Hello there.
Popping in to give one last review for RevMo, and to give a deserved second review.
I think that by this being in the first person, this kind of reads as repetitive, especially the description of the cold wind and the winter. This being a short story, I'd rather see a daily event in the narrator's life and show that maybe some soldiers were trying to piece together jackets or ate a scare amount of saved food.
I think that with more specific examples, this would connect more with the reader. At the moment, this reads like a pretty ordinary, fantasy-somewhat tale of a character rallying his troops, of weary men to fight against the evil people. I don't really feel anything for this guy so far, as I don't really know anything that makes him tick, besides the fact that women were not among the soldiers? To each their own, but I figure that if it's going to be a super cold, miserable winter, they might as well take everyone they can.
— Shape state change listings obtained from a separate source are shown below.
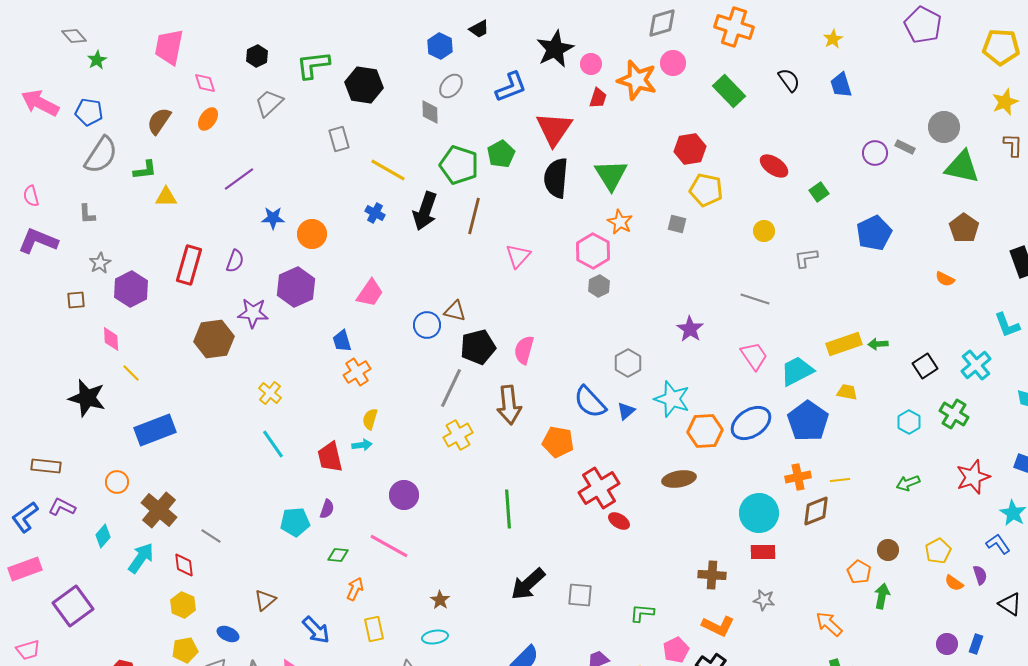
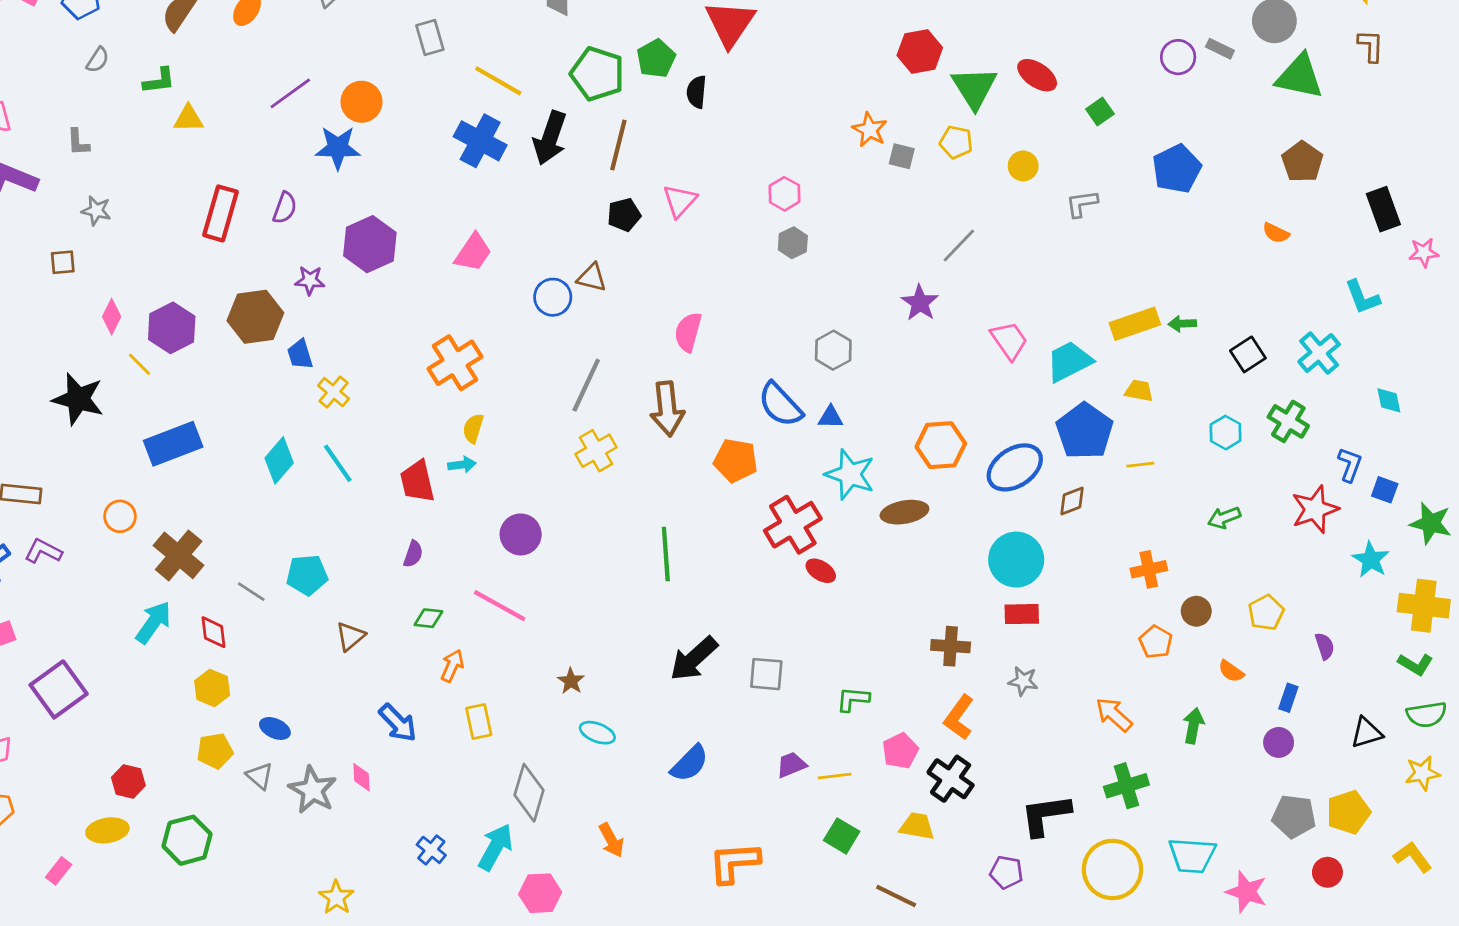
gray semicircle: (101, 155) -> (98, 60), size x0.5
green triangle: (611, 175) -> (974, 88), moved
black semicircle: (556, 178) -> (697, 92), moved, size x0.6
yellow pentagon: (706, 190) -> (956, 142), moved, size x0.7
blue cross: (375, 213) -> (480, 141), size x1.8
blue star: (273, 218) -> (338, 148), size x1.4
orange star: (620, 222) -> (870, 130), moved
orange circle: (312, 234) -> (361, 102), moved
pink hexagon: (593, 251) -> (784, 194), size x0.7
gray star: (100, 263) -> (96, 211), turned -30
purple hexagon: (131, 289) -> (172, 328), moved
gray line: (755, 299) -> (959, 246), moved, turned -64
purple star: (253, 313) -> (310, 280), size x0.7
pink diamond: (111, 339) -> (112, 317), turned 30
blue trapezoid: (342, 341) -> (300, 354), moved
black pentagon: (478, 347) -> (624, 215), moved, size x0.7
orange cross: (357, 372) -> (455, 363), size x1.4
cyan star: (672, 399) -> (850, 474), moved
blue triangle: (626, 411) -> (831, 417), turned 42
blue ellipse: (751, 423) -> (1015, 467), moved
orange cross: (798, 477) -> (1149, 569), moved
yellow line: (840, 480) -> (1140, 465), moved
brown diamond: (816, 511) -> (1072, 501), moved, size x0.7
cyan pentagon: (295, 522) -> (307, 575), moved
cyan diamond: (103, 536) -> (279, 460), moved, size x1.4
blue L-shape: (998, 544) -> (1350, 465), moved, turned 55
orange semicircle: (954, 583) -> (1231, 671), moved
green arrow: (882, 596) -> (1193, 726), moved
brown triangle: (265, 600) -> (350, 636), moved
black triangle: (1010, 604) -> (1367, 733), moved, turned -50
orange L-shape: (718, 626) -> (959, 717), turned 100
cyan ellipse: (435, 637) -> (597, 733), moved, turned 30
blue rectangle: (976, 644) -> (1288, 698), moved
In addition, the prose in this is okay, but everything is summarized, which reads like a dull story. Like, there's no playful interactions with the characters to prove that the old dude is a complainer, or that these people trained so hard it was ridiculous or why these people were even kicked out in the first place. I think that's a good place to start and even thinking about whether to make this into a more novel-like format.
That's all for now, as there's not that much to really go over, besides the classic fantasy vibe of starting a novel right before or right after a battle. Peace.